• _Action item_: Each line of the data below holding the word "your" must be copied.

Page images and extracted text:
_ _ _ _ _

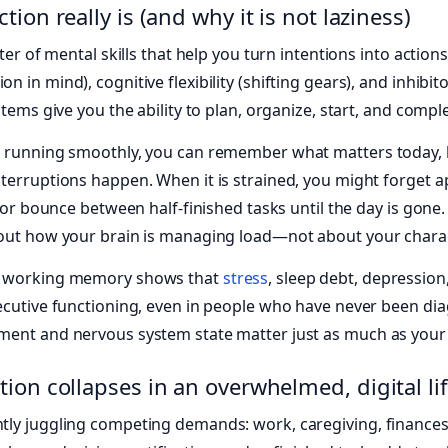
ion really is (and why it is not laziness)
ter of mental skills that help you turn intentions into action
 in mind), cognitive flexibility (shifting gears), and inhibi
stems give you the ability to plan, organize, start, and compl
s running smoothly, you can remember what matters today, b
terruptions happen. When it is strained, you might forget a
, or bounce between half-finished tasks until the day is gone
bout how your brain is managing load—not about your charac
d working memory shows that
stress
, sleep debt, depression,
xecutive functioning, even in people who have never been di
ent and nervous system state matter just as much as your pe
ion collapses in an overwhelmed, digital li
ly juggling competing demands: work, caregiving, finances,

_ _ _ _ _

• _Result of the task_:
bout how your brain is managing load—not about your charac
ent and nervous system state matter just as much as your pe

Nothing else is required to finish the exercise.